Pick each line that has "eller" out of the records.

* [TASK INPUT]:

┌──

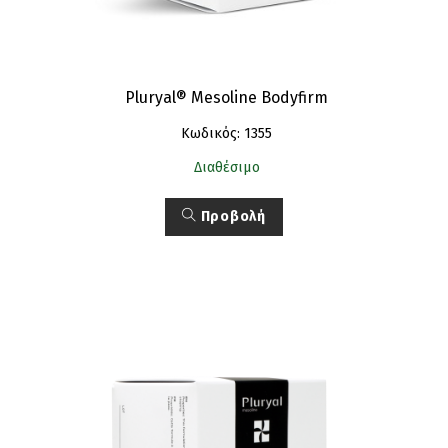
Pluryal® Mesoline Bodyfirm
Κωδικός: 1355
Διαθέσιμο
Προβολή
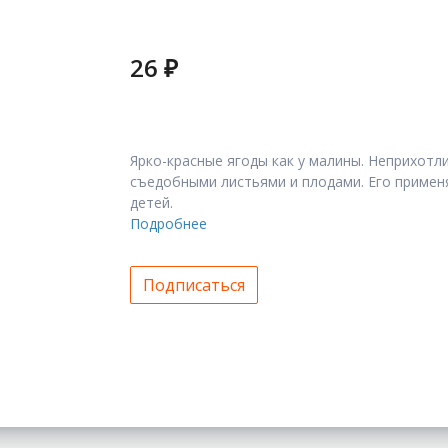
26 ₽
Ярко-красные ягоды как у малины. Неприхотл
съедобными листьями и плодами. Его примен
детей.
Подробнее
Подписаться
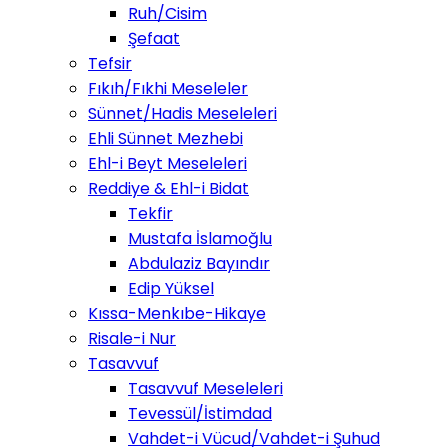
Ruh/Cisim
Şefaat
Tefsir
Fıkıh/Fıkhi Meseleler
Sünnet/Hadis Meseleleri
Ehli Sünnet Mezhebi
Ehl-i Beyt Meseleleri
Reddiye & Ehl-i Bidat
Tekfir
Mustafa İslamoğlu
Abdulaziz Bayındır
Edip Yüksel
Kıssa-Menkıbe-Hikaye
Risale-i Nur
Tasavvuf
Tasavvuf Meseleleri
Tevessül/İstimdad
Vahdet-i Vücud/Vahdet-i Şuhud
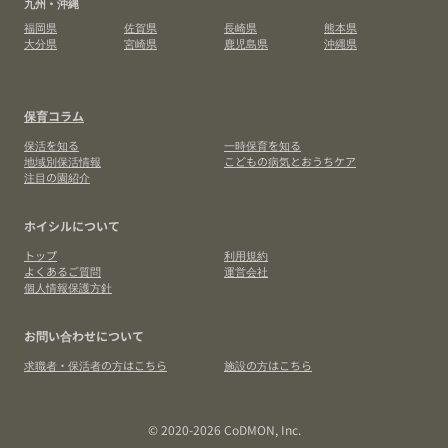
九州・沖縄
福岡県
佐賀県
長崎県
熊本県
大分県
宮崎県
鹿児島県
沖縄県
保育コラム
保活を知る
一時保育を知る
地域別保活情報
こどもの病気とおうちケア
注目の園紹介
ホイシルについて
トップ
利用規約
よくあるご質問
運営会社
個人情報保護方針
お問い合わせについて
求職者・保活者の方はこちら
施設の方はこちら
© 2020-2026 CoDMON, Inc.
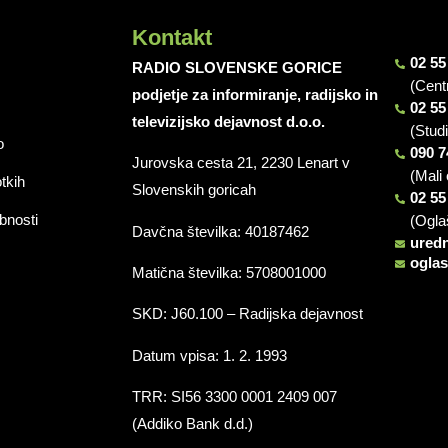
Kontakt
02 55
RADIO SLOVENSKE GORICE
(Cent
podjetje za informiranje, radijsko in
02 55
televizijsko dejavnost d.o.o.
(Stud
o
090 7
Jurovska cesta 21, 2230 Lenart v
(Mali 
otkih
Slovenskih goricah
02 55
bnosti
(Ogla
Davčna številka: 40187462
ured
ogla
Matična številka: 5708001000
SKD: J60.100 – Radijska dejavnost
Datum vpisa: 1. 2. 1993
TRR: SI56 3300 0001 2409 007
(Addiko Bank d.d.)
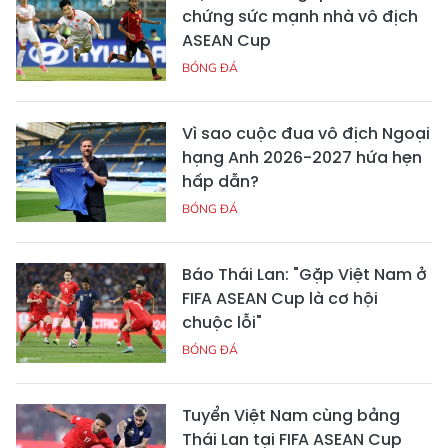
chứng sức mạnh nhà vô địch
ASEAN Cup
BÓNG ĐÁ
Vì sao cuộc đua vô địch Ngoại
hạng Anh 2026-2027 hứa hẹn
hấp dẫn?
BÓNG ĐÁ
Báo Thái Lan: "Gặp Việt Nam ở
FIFA ASEAN Cup là cơ hội
chuộc lỗi"
BÓNG ĐÁ
Tuyển Việt Nam cùng bảng
Thái Lan tại FIFA ASEAN Cup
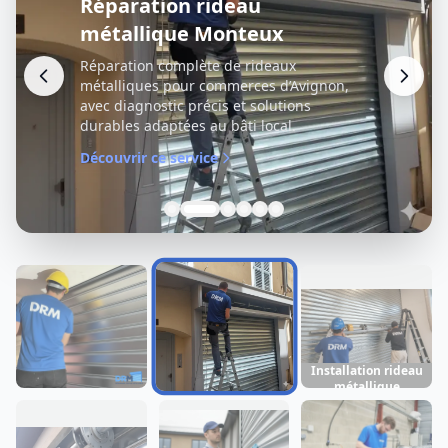
Réparation rideau
métallique Monteux
Réparation complète de rideaux
métalliques pour commerces d’Avignon,
avec diagnostic précis et solutions
durables adaptées au bâti local.
Découvrir ce service
Installation rideau
métallique
Dépannage rideau
Réparation rideau
Monteux
métallique
métallique
Monteux
Monteux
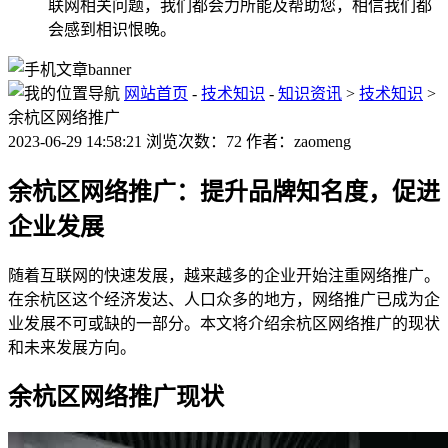
联网相关问题，我们都会力所能及帮助您，相信我们都
会感到相识恨晚。
网站首页
-
技术知识
-
知识资讯
>
技术知识
>
余杭区网络推广
2023-06-29 14:58:21 浏览次数：72 作者：zaomeng
余杭区网络推广：提升品牌知名度，促进
企业发展
随着互联网的快速发展，越来越多的企业开始注重网络推广。
在余杭区这个经济发达、人口众多的地方，网络推广已成为企
业发展不可或缺的一部分。本文将介绍余杭区网络推广的现状
和未来发展方向。
余杭区网络推广现状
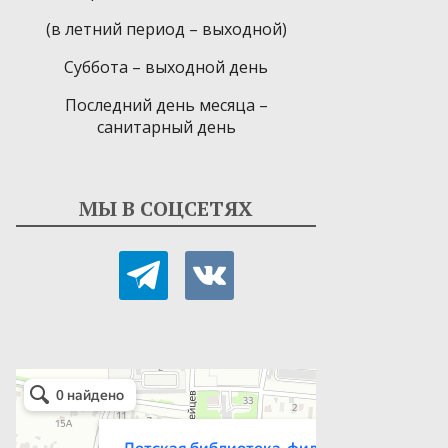
(в летний период – выходной)
Суббота – выходной день
Последний день месяца –
санитарный день
МЫ В СОЦСЕТЯХ
telegram
vkontakte
Детская библиотека-филиал № 9
Библиотека в Севастополе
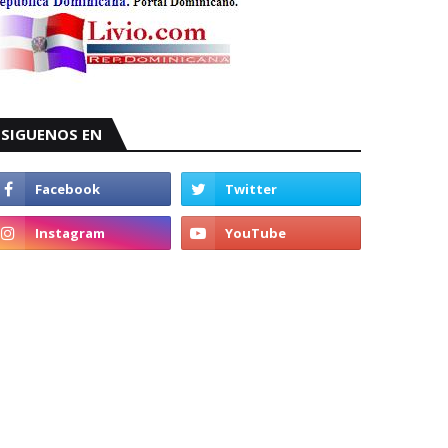
SIGUENOS EN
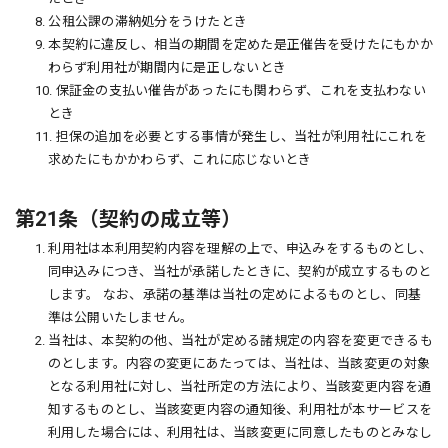
8. 公租公課の滞納処分をうけたとき
9. 本契約に違反し、相当の期間を定めた是正催告を受けたにもかか
わらず利用社が期間内に是正しないとき
10. 保証金の支払い催告があったにも関わらず、これを支払わない
とき
11. 担保の追加を必要とする事情が発生し、当社が利用社にこれを
求めたにもかかわらず、これに応じないとき
第21条（契約の成立等）
1. 利用社は本利用契約内容を理解の上で、申込みをするものとし、
同申込みにつき、当社が承諾したときに、契約が成立するものと
します。 なお、承諾の基準は当社の定めによるものとし、同基
準は公開いたしません。
2. 当社は、本契約の他、当社が定める諸規定の内容を変更できるも
のとします。内容の変更にあたっては、当社は、当該変更の対象
となる利用社に対し、当社所定の方法により、当該変更内容を通
知するものとし、当該変更内容の通知後、利用社が本サービスを
利用した場合には、利用社は、当該変更に同意したものとみなし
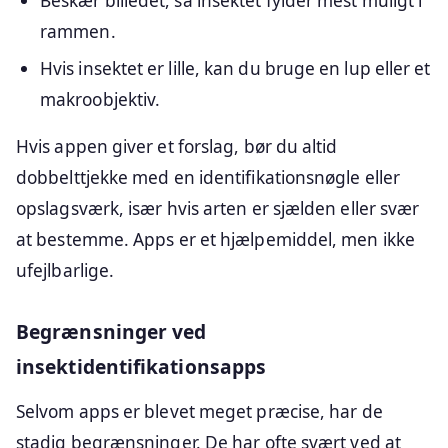
Beskær billedet, så insektet fylder mest muligt i
rammen.
Hvis insektet er lille, kan du bruge en lup eller et
makroobjektiv.
Hvis appen giver et forslag, bør du altid
dobbelttjekke med en identifikationsnøgle eller
opslagsværk, især hvis arten er sjælden eller svær
at bestemme. Apps er et hjælpemiddel, men ikke
ufejlbarlige.
Begrænsninger ved
insektidentifikationsapps
Selvom apps er blevet meget præcise, har de
stadig begrænsninger. De har ofte svært ved at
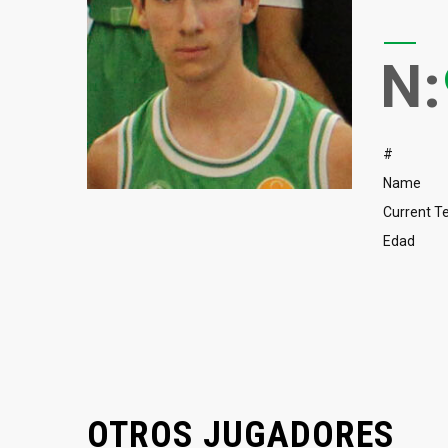
N:
#
Name
Current 
Edad
OTROS JUGADORES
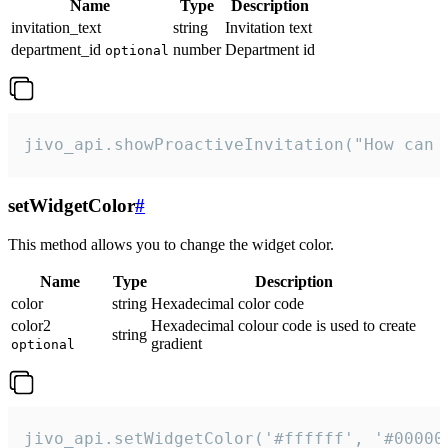
Name
Type
Description
invitation_text
string
Invitation text
department_id
number
Department id
optional
jivo_api.showProactiveInvitation("How can 
setWidgetColor
#
This method allows you to change the widget color.
Name
Type
Description
color
string
Hexadecimal color code
color2
Hexadecimal colour code is used to create
string
gradient
optional
jivo_api.setWidgetColor('#ffffff', '#00000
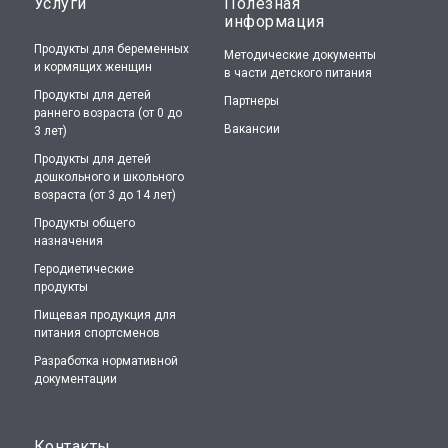
Услуги
Полезная
информация
Продукты для беременных
Методические документы
и кормящих женщин
в части детского питания
Продукты для детей
Партнеры
раннего возраста (от 0 до
Вакансии
3 лет)
Продукты для детей
дошкольного и школьного
возраста (от 3 до 14 лет)
Продукты общего
назначения
Геродиетические
продукты
Пищевая продукция для
питания спортсменов
Разработка нормативной
документации
Контакты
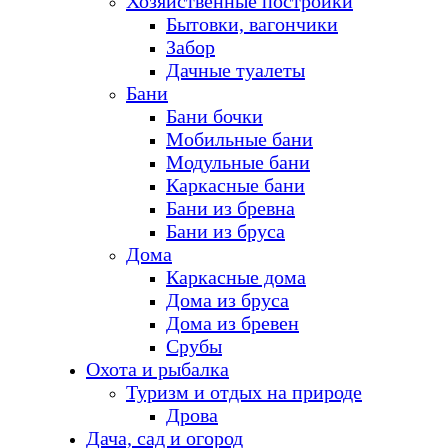
Хозяйственные постройки
Бытовки, вагончики
Забор
Дачные туалеты
Бани
Бани бочки
Мобильные бани
Модульные бани
Каркасные бани
Бани из бревна
Бани из бруса
Дома
Каркасные дома
Дома из бруса
Дома из бревен
Срубы
Охота и рыбалка
Туризм и отдых на природе
Дрова
Дача, сад и огород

└──

* [RESPONSE AREA]:
Hvis insektet er lille, kan du bruge en lup eller et
dobbelttjekke med en identifikationsnøgle eller
opslagsværk, især hvis arten er sjælden eller svær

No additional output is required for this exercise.